_Prompt_: Omitting the pictures, print every line below exactly as it stands.

○ ○ ○ ○ ○

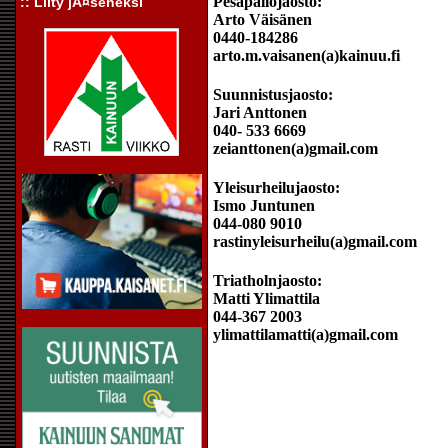
Pesäpallojaosto:
:: Liity jÃ¤seneksi
Arto Väisänen
0440-184286
arto.m.vaisanen(a)kainuu.fi
Suunnistusjaosto:
Jari Anttonen
040- 533 6669
zeianttonen(a)gmail.com
Yleisurheilujaosto:
Ismo Juntunen
044-080 9010
rastinyleisurheilu(a)gmail.com
Triatholnjaosto:
Matti Ylimattila
044-367 2003
ylimattilamatti(a)gmail.com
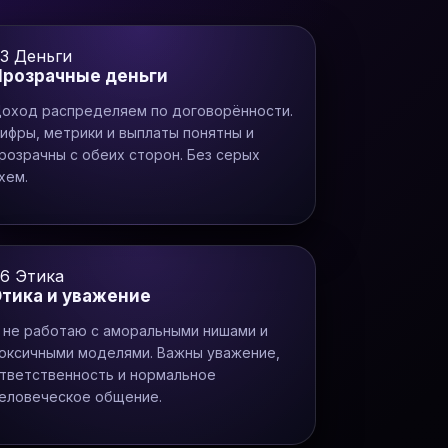
3
Деньги
Прозрачные деньги
оход распределяем по договорённости.
ифры, метрики и выплаты понятны и
розрачны с обеих сторон. Без серых
хем.
06
Этика
Этика и уважение
 не работаю с аморальными нишами и
оксичными моделями. Важны уважение,
тветственность и нормальное
еловеческое общение.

○ ○ ○ ○ ○

_Solution to the exercise_:
Pesäpallojaosto:
:: Liity jÃ¤seneksi
Arto Väisänen
0440-184286
arto.m.vaisanen(a)kainuu.fi
Suunnistusjaosto:
Jari Anttonen
040- 533 6669
zeianttonen(a)gmail.com
Yleisurheilujaosto:
Ismo Juntunen
044-080 9010
rastinyleisurheilu(a)gmail.com
Triatholnjaosto:
Matti Ylimattila
044-367 2003
ylimattilamatti(a)gmail.com
3
Деньги
Прозрачные деньги
оход распределяем по договорённости.
ифры, метрики и выплаты понятны и
розрачны с обеих сторон. Без серых
хем.
06
Этика
Этика и уважение
 не работаю с аморальными нишами и
оксичными моделями. Важны уважение,
тветственность и нормальное
еловеческое общение.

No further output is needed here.